Saved entries
- - -

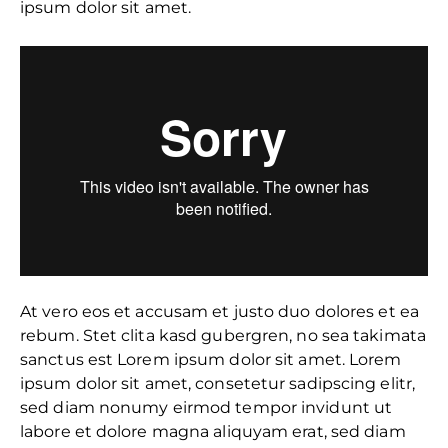
ipsum dolor sit amet.
At vero eos et accusam et justo duo dolores et ea
rebum. Stet clita kasd gubergren, no sea takimata
sanctus est Lorem ipsum dolor sit amet. Lorem
ipsum dolor sit amet, consetetur sadipscing elitr,
sed diam nonumy eirmod tempor invidunt ut
labore et dolore magna aliquyam erat, sed diam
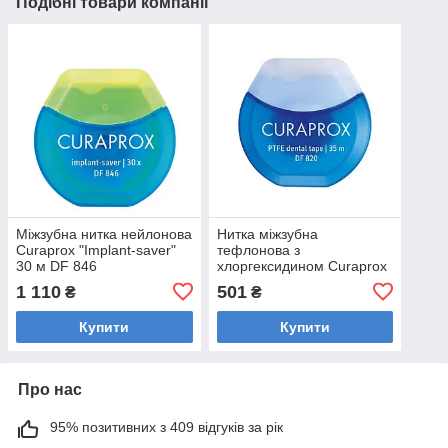
Подібні товари компанії
Міжзубна нитка нейлонова
Нитка міжзубна
Curaprox "Implant-saver"
тефлонова з
30 м DF 846
хлоргексидином Curaprox
DF 820, 35 м
1 110
501
₴
₴
Купити
Купити
Про нас
95% позитивних з 409 відгуків за рік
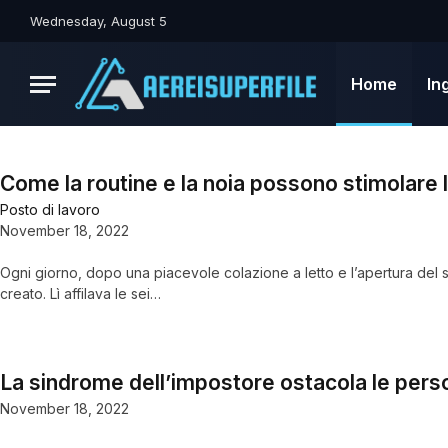
Wednesday, August 5
Home
In
Come la routine e la noia possono stimolare l
Posto di lavoro
November 18, 2022
Ogni giorno, dopo una piacevole colazione a letto e l’apertura del
creato. Lì affilava le sei…
La sindrome dell’impostore ostacola le perso
November 18, 2022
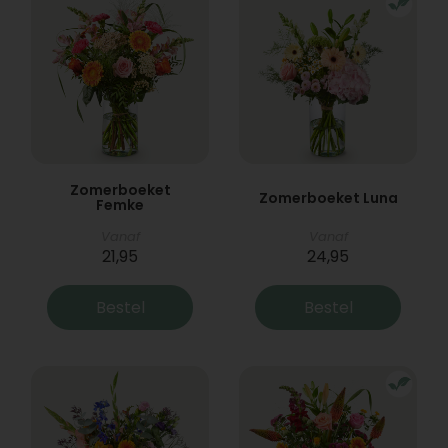
Zomerboeket
Zomerboeket Luna
Femke
Vanaf
Vanaf
21,95
24,95
Bestel
Bestel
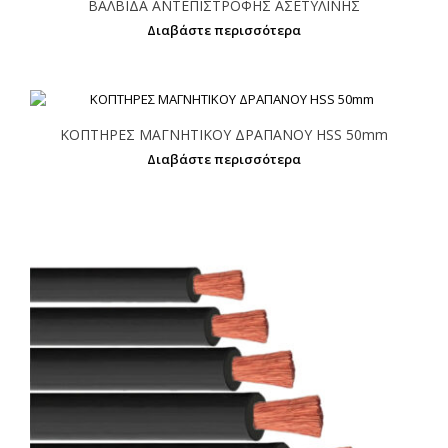
ΒΑΛΒΙΔΑ ΑΝΤΕΠΙΣΤΡΟΦΗΣ ΑΣΕΤΥΛΙΝΗΣ
Διαβάστε περισσότερα
ΚΟΠΤΗΡΕΣ ΜΑΓΝΗΤΙΚΟΥ ΔΡΑΠΑΝΟΥ HSS 50mm
Διαβάστε περισσότερα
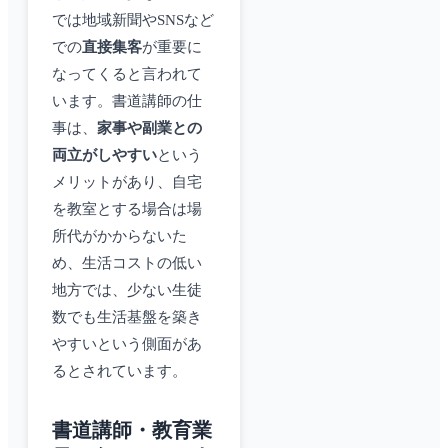
では地域新聞やSNSなど
での
直接集客
が重要に
なってくると言われて
います。書道講師の仕
事は、
家事や副業との
両立がしやすい
という
メリットがあり、自宅
を教室とする場合は場
所代がかからないた
め、生活コストの低い
地方では、少ない生徒
数でも生活基盤を築き
やすいという側面があ
るとされています。
書道講師・教育業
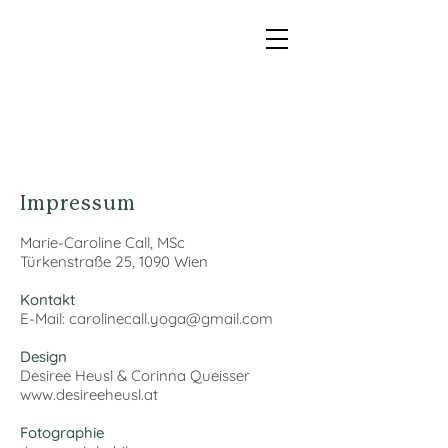
Impressum
Marie-Caroline Call, MSc
Türkenstraße 25,
1090 Wien
Kontakt
E-Mail:
carolinecall.yoga@gmail.com
Design
Desiree Heusl & Corinna Queisser
www.desireeheusl.at
Fotographie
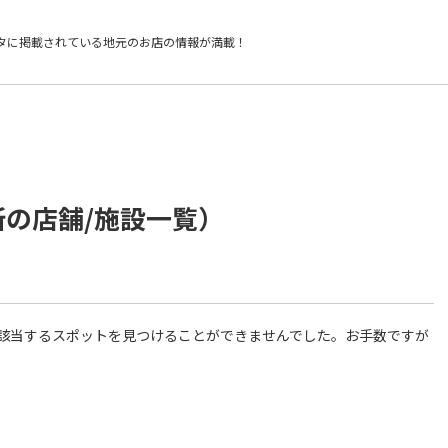
タに掲載されている
地元のお店の情報が満載！
所の店舗/施設一覧）
件に該当するスポットを見つけることができませんでした。お手数ですが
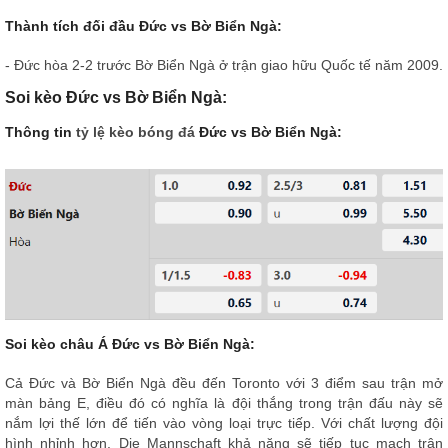
Thành tích đối đầu Đức vs Bờ Biển Ngà:
- Đức hòa 2-2 trước Bờ Biển Ngà ở trận giao hữu Quốc tế năm 2009.
Soi kèo Đức vs Bờ Biển Ngà:
Thông tin
tỷ lệ kèo bóng đá
Đức vs Bờ Biển Ngà:
Soi kèo châu Á Đức vs Bờ Biển Ngà:
Cả Đức và Bờ Biển Ngà đều đến Toronto với 3 điểm sau trận mở
màn bảng E, điều đó có nghĩa là đội thắng trong trận đấu này sẽ
nắm lợi thế lớn để tiến vào vòng loại trực tiếp. Với chất lượng đội
hình nhỉnh hơn, Die Mannschaft khả năng sẽ tiếp tục mạch trận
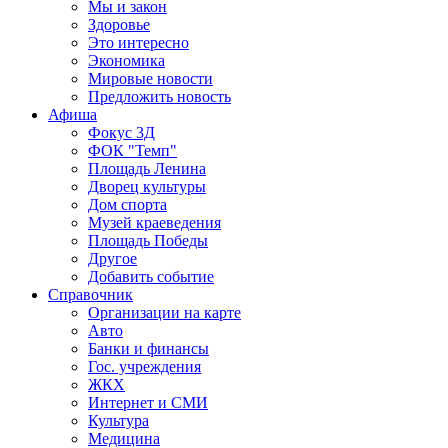
Мы и закон
Здоровье
Это интересно
Экономика
Мировые новости
Предложить новость
Афиша
Фокус 3Д
ФОК "Темп"
Площадь Ленина
Дворец культуры
Дом спорта
Музей краеведения
Площадь Победы
Другое
Добавить событие
Справочник
Организации на карте
Авто
Банки и финансы
Гос. учреждения
ЖКХ
Интернет и СМИ
Культура
Медицина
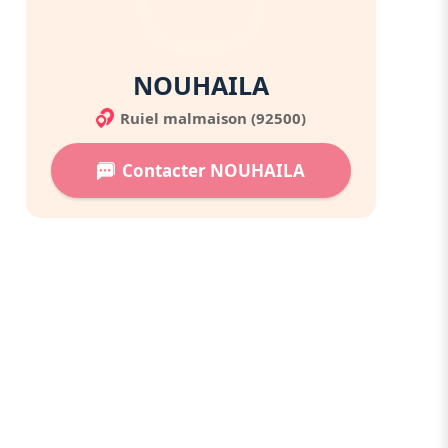
NOUHAILA
Ruiel malmaison (92500)
Contacter NOUHAILA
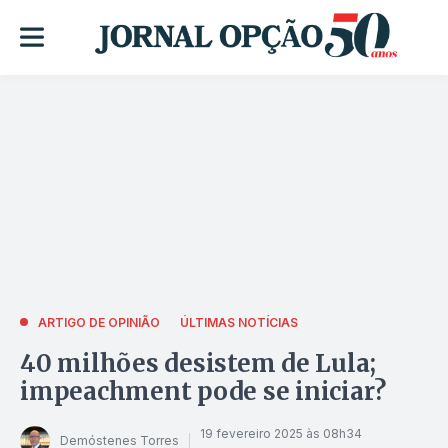
ARTIGO DE OPINIÃO
ÚLTIMAS NOTÍCIAS
40 milhões desistem de Lula;
impeachment pode se iniciar?
19 fevereiro 2025 às 08h34
Demóstenes Torres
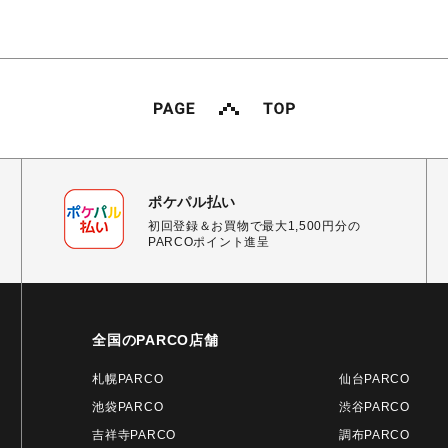
ポケパル払い
初回登録＆お買物で最大1,500円分の
PARCOポイント進呈
全国のPARCO店舗
札幌PARCO
仙台PARCO
池袋PARCO
渋谷PARCO
吉祥寺PARCO
調布PARCO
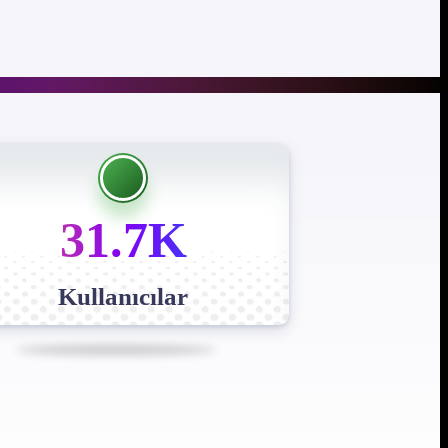
31.7K
Kullanıcılar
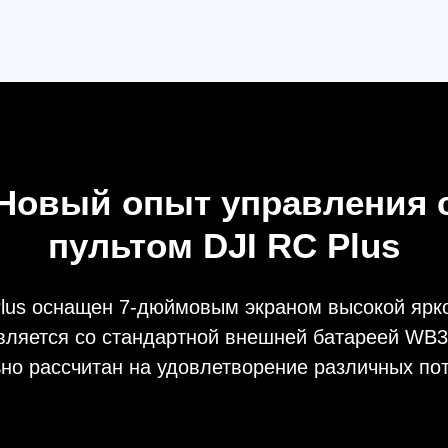
вый опыт управления с
пультом DJI RC Plus
 оснащен 7-дюймовым экраном высокой яркости и п
ется со стандартной внешней батареей WB37, обес
ассчитан на удовлетворение различных потребносте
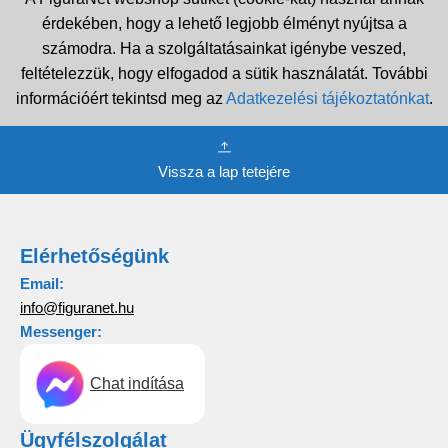
érdekében, hogy a lehető legjobb élményt nyújtsa a
számodra. Ha a szolgáltatásainkat igénybe veszed,
feltételezzük, hogy elfogadod a sütik használatát. További
információért tekintsd meg az
Adatkezelési tájékoztatónkat
.
Vissza a lap tetejére
Elérhetőségünk
Email:
info@figuranet.hu
Messenger:
Chat indítása
Ügyfélszolgálat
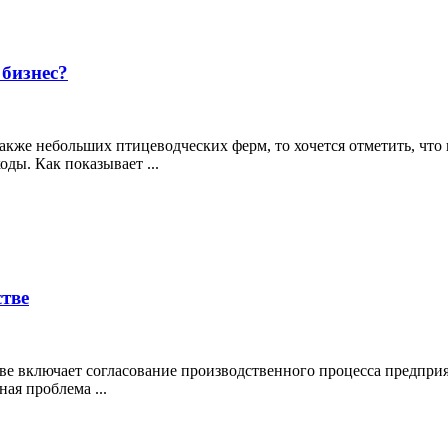
бизнес?
акже небольших птицеводческих ферм, то хочется отметить, что
ды. Как показывает ...
стве
тве включает согласование производственного процесса предпри
ая проблема ...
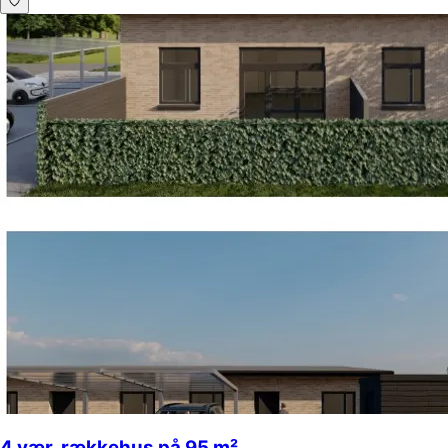
4 vær. rækkehus på 95 m²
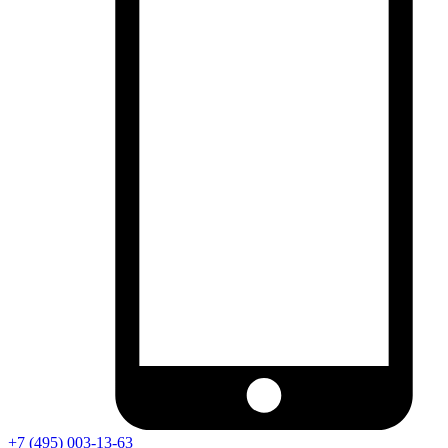
+7 (495) 003-13-63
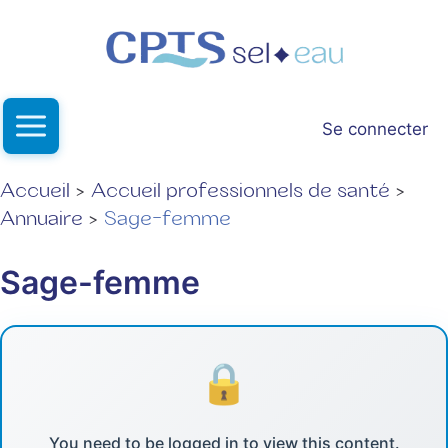
Aller
au
contenu
Se connecter
Accueil
Accueil professionnels de santé
Annuaire
Sage-femme
Sage-femme
You need to be logged in to view this content.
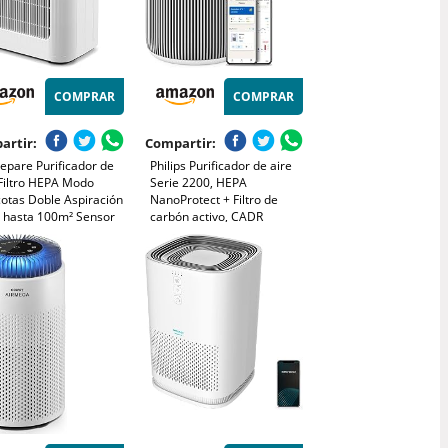
COMPRAR
COMPRAR
artir:
Compartir:
epare Purificador de
Philips Purificador de aire
 Filtro HEPA Modo
Serie 2200, HEPA
otas Doble Aspiración
NanoProtect + Filtro de
 hasta 100m² Sensor
carbón activo, CADR
dad Aire PM2,5 Modo
400m³/h para 104m²,
e para Dormitorio,
Personas alérgicas, Ultra
ina, Apartamentos
silencioso, Filtro inteligente
y duradero (AC2210/10)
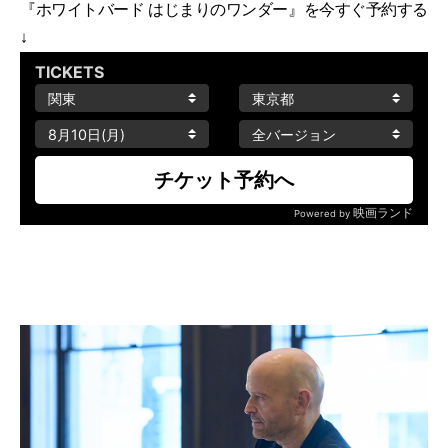
『ホワイトバード はじまりのワンダー』を今すぐ予約する
↓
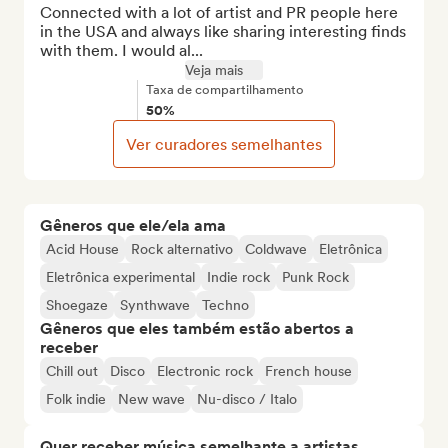
Connected with a lot of artist and PR people here 
in the USA and always like sharing interesting finds 
with them. I would al...
Veja mais
Taxa de compartilhamento
50%
Ver curadores semelhantes
Gêneros que ele/ela ama
Acid House
Rock alternativo
Coldwave
Eletrônica
Eletrônica experimental
Indie rock
Punk Rock
Shoegaze
Synthwave
Techno
Gêneros que eles também estão abertos a
receber
Chill out
Disco
Electronic rock
French house
Folk indie
New wave
Nu-disco / Italo
Quer receber música semelhante a artistas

- - -

* **HOW TO COMPLETE THIS TASK**
Give back the records word for word, without their pictures.

* **ANSWER TO THE EXERCISE**
ipsum dolor sit amet.
At vero eos et accusam et justo duo dolores et ea
rebum. Stet clita kasd gubergren, no sea takimata
sanctus est Lorem ipsum dolor sit amet. Lorem
ipsum dolor sit amet, consetetur sadipscing elitr,
sed diam nonumy eirmod tempor invidunt ut
labore et dolore magna aliquyam erat, sed diam
Подібні товари компанії
Міжзубна нитка нейлонова
Нитка міжзубна
Curaprox "Implant-saver"
тефлонова з
30 м DF 846
хлоргексидином Curaprox
DF 820, 35 м
1 110
501
₴
₴
Купити
Купити
Про нас
95% позитивних з 409 відгуків за рік
Wednesday, August 5
Home
In
Come la routine e la noia possono stimolare l
Posto di lavoro
November 18, 2022
Ogni giorno, dopo una piacevole colazione a letto e l’apertura del
creato. Lì affilava le sei…
La sindrome dell’impostore ostacola le perso
November 18, 2022
Zomerboeket
Zomerboeket Luna
Femke
Vanaf
Vanaf
21,95
24,95
Bestel
Bestel
ΒΑΛΒΙΔΑ ΑΝΤΕΠΙΣΤΡΟΦΗΣ ΑΣΕΤΥΛΙΝΗΣ
Διαβάστε περισσότερα
ΚΟΠΤΗΡΕΣ ΜΑΓΝΗΤΙΚΟΥ ΔΡΑΠΑΝΟΥ HSS 50mm
Διαβάστε περισσότερα
では地域新聞やSNSなど
での
直接集客
が重要に
なってくると言われて
います。書道講師の仕
事は、
家事や副業との
両立がしやすい
という
メリットがあり、自宅
を教室とする場合は場
所代がかからないた
め、生活コストの低い
地方では、少ない生徒
数でも生活基盤を築き
やすいという側面があ
るとされています。
書道講師・教育業
Impressum
Marie-Caroline Call, MSc
Türkenstraße 25,
1090 Wien
Kontakt
E-Mail:
carolinecall.yoga@gmail.com
Design
Desiree Heusl & Corinna Queisser
www.desireeheusl.at
Fotographie
タに掲載されている
地元のお店の情報が満載！
所の店舗/施設一覧）
件に該当するスポットを見つけることができませんでした。お手数ですが
Thành tích đối đầu Đức vs Bờ Biển Ngà:
- Đức hòa 2-2 trước Bờ Biển Ngà ở trận giao hữu Quốc tế năm 2009.
Soi kèo Đức vs Bờ Biển Ngà:
Thông tin
tỷ lệ kèo bóng đá
Đức vs Bờ Biển Ngà:
Soi kèo châu Á Đức vs Bờ Biển Ngà:
Cả Đức và Bờ Biển Ngà đều đến Toronto với 3 điểm sau trận mở
màn bảng E, điều đó có nghĩa là đội thắng trong trận đấu này sẽ
nắm lợi thế lớn để tiến vào vòng loại trực tiếp. Với chất lượng đội
hình nhỉnh hơn, Die Mannschaft khả năng sẽ tiếp tục mạch trận
Мы и закон
Здоровье
Это интересно
Экономика
Мировые новости
Предложить новость
Афиша
Фокус 3Д
ФОК "Темп"
Площадь Ленина
Дворец культуры
Дом спорта
Музей краеведения
Площадь Победы
Другое
Добавить событие
Справочник
Организации на карте
Авто
Банки и финансы
Гос. учреждения
ЖКХ
Интернет и СМИ
Культура
Медицина
NOUHAILA
Ruiel malmaison (92500)
Contacter NOUHAILA
ARTIGO DE OPINIÃO
ÚLTIMAS NOTÍCIAS
40 milhões desistem de Lula;
impeachment pode se iniciar?
19 fevereiro 2025 às 08h34
Demóstenes Torres
ポケパル払い
初回登録＆お買物で最大1,500円分の
PARCOポイント進呈
全国のPARCO店舗
札幌PARCO
仙台PARCO
池袋PARCO
渋谷PARCO
吉祥寺PARCO
調布PARCO
31.7K
Kullanıcılar
вый опыт управления с
пультом DJI RC Plus
 оснащен 7-дюймовым экраном высокой яркости и п
ется со стандартной внешней батареей WB37, обес
ассчитан на удовлетворение различных потребносте
érdekében, hogy a lehető legjobb élményt nyújtsa a
számodra. Ha a szolgáltatásainkat igénybe veszed,
feltételezzük, hogy elfogadod a sütik használatát. További
információért tekintsd meg az
Adatkezelési tájékoztatónkat
.
Vissza a lap tetejére
Elérhetőségünk
Email:
info@figuranet.hu
Messenger:
Chat indítása
Ügyfélszolgálat
бизнес?
акже небольших птицеводческих ферм, то хочется отметить, что
ды. Как показывает ...
стве
тве включает согласование производственного процесса предпри
ая проблема ...
4 vær. rækkehus på 95 m²
+7 (495) 003-13-63
Aller
au
contenu
Se connecter
Accueil
Accueil professionnels de santé
Annuaire
Sage-femme
Sage-femme
You need to be logged in to view this content.
COMPRAR
COMPRAR
artir:
Compartir:
epare Purificador de
Philips Purificador de aire
 Filtro HEPA Modo
Serie 2200, HEPA
otas Doble Aspiración
NanoProtect + Filtro de
 hasta 100m² Sensor
carbón activo, CADR
dad Aire PM2,5 Modo
400m³/h para 104m²,
e para Dormitorio,
Personas alérgicas, Ultra
ina, Apartamentos
silencioso, Filtro inteligente
y duradero (AC2210/10)
『ホワイトバード はじまりのワンダー』を今すぐ予約する
↓
Connected with a lot of artist and PR people here 
in the USA and always like sharing interesting finds 
with them. I would al...
Veja mais
Taxa de compartilhamento
50%
Ver curadores semelhantes
Gêneros que ele/ela ama
Acid House
Rock alternativo
Coldwave
Eletrônica
Eletrônica experimental
Indie rock
Punk Rock
Shoegaze
Synthwave
Techno
Gêneros que eles também estão abertos a
receber
Chill out
Disco
Electronic rock
French house
Folk indie
New wave
Nu-disco / Italo
Quer receber música semelhante a artistas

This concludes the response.